En casos extremos, puede ocurrir una forma grave de deterioro muscular conocida como rabdomiolisis, aunque esto es excepcionalmente raro, afectando solo a unas pocas personas por millón de usuarios. El farmacéutico destacó que el riesgo de efectos adversos aumenta cuando las estatinas se combinan con otros medicamentos que interfieren con su metabolismo. Estas interacciones involucran principalmente medicamentos que inhiben la enzima CYP3A4 en el hígado, que juega un papel crucial en la descomposición de las estatinas.
Los medicamentos como los antifúngicos como el ketoconazol, ciertos antibióticos como la eritromicina, los inmunosupresores como la ciclosporina y los medicamentos cardíacos específicos como la amiodarona y el diltiazem pueden elevar el riesgo de efectos secundarios relacionados con los músculos. El jugo de toronja también presenta un riesgo similar debido a su contenido de furanocumarinas, que inhiben las enzimas CYP3A4 en el intestino, aumentando así la cantidad de estatina absorbida en el torrente sanguíneo. No todas las estatinas se ven afectadas por estas interacciones, lo que sugiere que cambiar a un tipo diferente de estatina podría mitigar este riesgo.
A pesar de estas consideraciones, Kamdar enfatizó que los beneficios de las estatinas generalmente superan sus riesgos, especialmente para las personas con condiciones preexistentes como la diabetes o la prediabetes.
La investigación realizada por científicos franceses indicó que millones de británicos mayores de 75 años que toman estatinas podrían no necesariamente necesitarlas, ya que suspender el medicamento no aumenta significativamente su riesgo de muerte o eventos cardiovasculares graves. Este estudio, que involucró a 1.160 participantes con una edad promedio de 80 años, encontró diferencias estadísticas mínimas en los resultados entre los que interrumpieron las estatinas y los que continuaron tomándolas.
El profesor Robert Storey de la Universidad de Sheffield enfatizó la necesidad de realizar más investigaciones con poblaciones más grandes antes de hacer recomendaciones generales. Señaló que las limitaciones del estudio, incluido el tamaño de la muestra relativamente pequeño y los estilos de vida generalmente saludables de los participantes, podrían influir en la interpretación de los hallazgos.

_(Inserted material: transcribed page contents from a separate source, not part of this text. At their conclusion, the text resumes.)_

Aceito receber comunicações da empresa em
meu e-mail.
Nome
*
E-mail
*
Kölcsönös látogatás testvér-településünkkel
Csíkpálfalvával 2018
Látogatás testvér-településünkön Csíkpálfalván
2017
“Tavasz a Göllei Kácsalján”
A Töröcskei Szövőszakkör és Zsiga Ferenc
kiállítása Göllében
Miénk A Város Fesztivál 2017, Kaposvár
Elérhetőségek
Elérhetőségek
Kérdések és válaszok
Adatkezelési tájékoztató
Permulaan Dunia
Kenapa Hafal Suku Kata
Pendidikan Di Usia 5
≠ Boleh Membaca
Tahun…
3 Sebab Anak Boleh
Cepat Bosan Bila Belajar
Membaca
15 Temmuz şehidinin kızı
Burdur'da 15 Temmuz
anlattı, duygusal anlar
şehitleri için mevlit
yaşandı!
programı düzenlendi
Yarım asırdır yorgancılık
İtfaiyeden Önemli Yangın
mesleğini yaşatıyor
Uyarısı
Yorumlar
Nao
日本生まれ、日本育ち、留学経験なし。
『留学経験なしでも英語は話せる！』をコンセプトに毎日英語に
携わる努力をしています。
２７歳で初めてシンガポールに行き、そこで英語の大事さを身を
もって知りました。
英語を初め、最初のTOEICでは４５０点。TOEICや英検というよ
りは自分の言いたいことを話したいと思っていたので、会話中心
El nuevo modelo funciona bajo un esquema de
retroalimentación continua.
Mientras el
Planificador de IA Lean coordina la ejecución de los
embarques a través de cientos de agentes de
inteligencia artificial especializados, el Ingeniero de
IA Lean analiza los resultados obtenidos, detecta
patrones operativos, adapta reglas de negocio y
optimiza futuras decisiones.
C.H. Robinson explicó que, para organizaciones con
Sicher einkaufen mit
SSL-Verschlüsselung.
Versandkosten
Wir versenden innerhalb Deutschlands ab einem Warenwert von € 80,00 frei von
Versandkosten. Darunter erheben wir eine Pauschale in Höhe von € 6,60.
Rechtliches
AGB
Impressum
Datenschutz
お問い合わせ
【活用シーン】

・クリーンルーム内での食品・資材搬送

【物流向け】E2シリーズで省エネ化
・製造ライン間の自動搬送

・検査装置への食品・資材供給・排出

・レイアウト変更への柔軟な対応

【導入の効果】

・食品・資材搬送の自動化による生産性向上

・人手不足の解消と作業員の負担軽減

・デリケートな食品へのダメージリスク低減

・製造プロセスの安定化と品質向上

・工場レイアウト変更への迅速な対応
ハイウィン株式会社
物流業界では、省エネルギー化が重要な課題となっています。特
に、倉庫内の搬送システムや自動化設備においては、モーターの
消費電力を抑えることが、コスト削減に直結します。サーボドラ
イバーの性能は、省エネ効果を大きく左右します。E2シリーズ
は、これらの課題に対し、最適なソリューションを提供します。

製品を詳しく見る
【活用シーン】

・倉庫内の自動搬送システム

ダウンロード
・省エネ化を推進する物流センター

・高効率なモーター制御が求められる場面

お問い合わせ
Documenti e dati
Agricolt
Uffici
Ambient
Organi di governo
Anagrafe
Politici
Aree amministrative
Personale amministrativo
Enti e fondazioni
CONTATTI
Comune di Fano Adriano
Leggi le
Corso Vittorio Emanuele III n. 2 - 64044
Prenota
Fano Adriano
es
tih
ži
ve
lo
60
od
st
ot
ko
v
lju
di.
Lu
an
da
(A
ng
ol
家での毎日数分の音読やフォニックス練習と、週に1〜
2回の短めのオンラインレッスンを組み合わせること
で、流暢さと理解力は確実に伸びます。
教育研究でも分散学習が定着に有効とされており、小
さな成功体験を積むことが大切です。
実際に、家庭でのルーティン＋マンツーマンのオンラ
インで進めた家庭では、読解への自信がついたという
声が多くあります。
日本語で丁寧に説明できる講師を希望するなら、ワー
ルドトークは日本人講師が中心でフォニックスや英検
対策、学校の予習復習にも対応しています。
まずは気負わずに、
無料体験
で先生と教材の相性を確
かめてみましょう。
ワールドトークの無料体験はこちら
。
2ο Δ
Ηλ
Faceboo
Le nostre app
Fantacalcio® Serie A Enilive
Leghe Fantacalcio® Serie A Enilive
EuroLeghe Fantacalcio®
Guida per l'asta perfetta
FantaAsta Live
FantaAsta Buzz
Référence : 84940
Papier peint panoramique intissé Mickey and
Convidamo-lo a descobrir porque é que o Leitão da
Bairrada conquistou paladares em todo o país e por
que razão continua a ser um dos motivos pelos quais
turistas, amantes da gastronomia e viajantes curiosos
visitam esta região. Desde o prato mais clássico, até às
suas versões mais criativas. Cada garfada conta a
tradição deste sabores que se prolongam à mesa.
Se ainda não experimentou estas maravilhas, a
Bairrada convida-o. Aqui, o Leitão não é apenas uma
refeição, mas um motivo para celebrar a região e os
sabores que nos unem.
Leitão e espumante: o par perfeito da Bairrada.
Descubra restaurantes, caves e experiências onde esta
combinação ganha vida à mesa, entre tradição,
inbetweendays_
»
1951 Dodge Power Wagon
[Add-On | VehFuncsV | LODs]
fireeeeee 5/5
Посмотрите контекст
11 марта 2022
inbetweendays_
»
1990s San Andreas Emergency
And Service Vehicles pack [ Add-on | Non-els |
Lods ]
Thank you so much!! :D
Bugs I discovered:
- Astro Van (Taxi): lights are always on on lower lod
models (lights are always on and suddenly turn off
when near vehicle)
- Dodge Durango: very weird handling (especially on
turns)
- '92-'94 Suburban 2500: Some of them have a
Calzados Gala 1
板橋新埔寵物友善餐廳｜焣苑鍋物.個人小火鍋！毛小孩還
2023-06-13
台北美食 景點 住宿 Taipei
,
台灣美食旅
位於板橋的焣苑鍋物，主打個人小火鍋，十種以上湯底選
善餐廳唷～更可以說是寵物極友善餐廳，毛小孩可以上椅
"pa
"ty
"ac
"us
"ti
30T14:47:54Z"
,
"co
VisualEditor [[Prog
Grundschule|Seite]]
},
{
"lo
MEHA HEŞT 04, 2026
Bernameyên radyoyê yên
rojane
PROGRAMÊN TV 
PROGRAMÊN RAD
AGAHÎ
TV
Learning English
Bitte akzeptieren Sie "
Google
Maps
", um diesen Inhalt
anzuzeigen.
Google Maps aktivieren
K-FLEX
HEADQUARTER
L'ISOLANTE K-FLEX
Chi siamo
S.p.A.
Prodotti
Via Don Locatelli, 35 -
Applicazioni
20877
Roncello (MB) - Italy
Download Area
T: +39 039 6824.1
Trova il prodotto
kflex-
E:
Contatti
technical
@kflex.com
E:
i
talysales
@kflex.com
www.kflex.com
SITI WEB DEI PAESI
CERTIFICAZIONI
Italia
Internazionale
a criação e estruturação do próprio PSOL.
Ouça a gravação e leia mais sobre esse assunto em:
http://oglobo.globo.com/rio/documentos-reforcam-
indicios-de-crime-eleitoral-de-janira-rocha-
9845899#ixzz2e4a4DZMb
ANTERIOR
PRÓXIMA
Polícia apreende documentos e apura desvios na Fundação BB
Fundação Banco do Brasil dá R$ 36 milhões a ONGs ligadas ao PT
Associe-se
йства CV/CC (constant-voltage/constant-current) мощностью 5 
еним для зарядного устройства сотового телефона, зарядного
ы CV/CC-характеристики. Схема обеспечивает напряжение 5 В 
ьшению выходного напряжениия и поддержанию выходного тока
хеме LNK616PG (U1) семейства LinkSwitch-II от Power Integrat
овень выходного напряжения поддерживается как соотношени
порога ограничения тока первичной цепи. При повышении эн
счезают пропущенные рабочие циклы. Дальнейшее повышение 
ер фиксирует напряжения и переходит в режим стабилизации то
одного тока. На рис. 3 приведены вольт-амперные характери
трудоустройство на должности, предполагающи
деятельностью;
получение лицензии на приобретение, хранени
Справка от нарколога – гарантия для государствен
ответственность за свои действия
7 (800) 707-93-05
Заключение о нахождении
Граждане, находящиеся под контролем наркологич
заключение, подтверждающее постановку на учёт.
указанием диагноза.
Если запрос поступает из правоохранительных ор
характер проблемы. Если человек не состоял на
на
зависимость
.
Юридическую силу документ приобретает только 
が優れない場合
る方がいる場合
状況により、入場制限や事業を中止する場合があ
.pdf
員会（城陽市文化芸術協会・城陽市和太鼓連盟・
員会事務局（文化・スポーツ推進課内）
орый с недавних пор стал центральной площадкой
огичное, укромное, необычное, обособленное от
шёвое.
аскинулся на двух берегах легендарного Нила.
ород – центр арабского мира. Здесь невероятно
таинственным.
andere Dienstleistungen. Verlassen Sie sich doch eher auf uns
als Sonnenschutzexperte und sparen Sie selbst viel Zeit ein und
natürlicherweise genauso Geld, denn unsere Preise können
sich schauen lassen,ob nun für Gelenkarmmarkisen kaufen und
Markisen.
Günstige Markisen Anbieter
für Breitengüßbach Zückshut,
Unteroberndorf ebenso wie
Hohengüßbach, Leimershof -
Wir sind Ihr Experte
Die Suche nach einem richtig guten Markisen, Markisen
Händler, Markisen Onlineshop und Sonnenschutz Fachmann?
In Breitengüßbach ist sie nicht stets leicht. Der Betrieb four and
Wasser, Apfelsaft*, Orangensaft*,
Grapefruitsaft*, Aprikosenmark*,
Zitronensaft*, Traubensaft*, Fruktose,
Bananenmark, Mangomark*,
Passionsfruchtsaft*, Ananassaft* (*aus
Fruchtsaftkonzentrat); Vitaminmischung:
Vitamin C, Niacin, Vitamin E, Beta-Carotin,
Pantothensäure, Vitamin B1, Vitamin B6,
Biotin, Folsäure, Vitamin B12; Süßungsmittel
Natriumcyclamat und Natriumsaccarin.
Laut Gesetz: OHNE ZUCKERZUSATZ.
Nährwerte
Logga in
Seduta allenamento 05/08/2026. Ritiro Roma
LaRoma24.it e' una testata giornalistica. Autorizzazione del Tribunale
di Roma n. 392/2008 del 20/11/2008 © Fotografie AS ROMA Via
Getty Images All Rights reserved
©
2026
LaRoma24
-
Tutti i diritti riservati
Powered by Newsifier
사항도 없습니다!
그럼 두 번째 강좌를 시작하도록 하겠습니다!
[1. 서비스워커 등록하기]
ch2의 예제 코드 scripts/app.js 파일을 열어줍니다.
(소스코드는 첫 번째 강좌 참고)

Los expertos continúan abogando por una combinación de cambios en la dieta, actividad física regular y control de peso como componentes esenciales para controlar el riesgo cardiovascular. Reducir la ingesta de grasas saturadas y reemplazarlas por grasas insaturadas que se encuentran en alimentos como aceite de oliva, nueces y semillas puede contribuir significativamente a reducir los niveles de colesterol LDL y mejorar la salud general del corazón.